= Jaenga =

Patrick Thomas McDevitt (born February 23, 1991), known professionally as Jaenga, is an American electronic music producer, DJ and filmmaker.

== Early life and education ==
Growing up in an Air Force family and moving around the world most of his young life, he attended the School of Visual Arts and was awarded the ASC Harris Savides Student Heritage Award.

== Career ==
After college Patrick focused on directing and shooting music and tour videos for musicians such as Lorde, Mt. Eden and Tristam. His work on "David Gahan and Soulsavers," was featured in Rolling Stone in December 2015. In October 2017 along with partner James Rogers-Gahan Patrick opened a film and photo studio in East Midtown, New York named Deer Studios NYC.

Patrick started his electronic music project, "Jaenga" in 2015, distinguishing himself in the festival circuit early, with his signature purple school bus and electrifying bass sounds. Jaenga and the “renegade bus” are renowned for hosting some of the biggest names in the electronic scene, attracting top talent such as Griz, Space Jesus, Eprom, Slushii, and Buku with its collaborative environment and creative energy. Joining the lineup of Electric Forest, and Camp Bisco, he has defined his live shows by immersing audiences in the world of Jaenga.

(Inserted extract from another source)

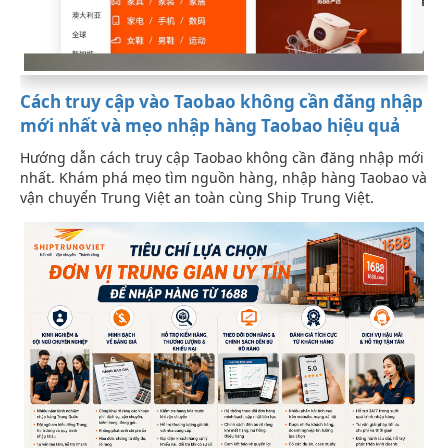
Cách truy cập vào Taobao không cần đăng nhập
mới nhất và mẹo nhập hàng Taobao hiệu quả
Hướng dẫn cách truy cập Taobao không cần đăng nhập mới
nhất. Khám phá mẹo tìm nguồn hàng, nhập hàng Taobao và
vận chuyển Trung Việt an toàn cùng Ship Trung Việt.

His new EP, Toulambi Tribe, released in the fall of 2018 on Zeds Dead's "Deadbeats" record label, featured the signature bass-heavy sounds and ambient soundscapes that have become synonymous with Jaenga. Taking inspiration from the ideologies of the Toulambi tribe, human technological syncretism, and his own nomadic spirit has enabled Jaenga to create a timely piece that accurately reflects and questions the current zeitgeist. Along with his EP, Deadbeats released a Jaenga remix of the Zeds Dead's track “Kill Em” in October 2018 alongside his single "Gold Rings" on an original Deadbeats compilation album.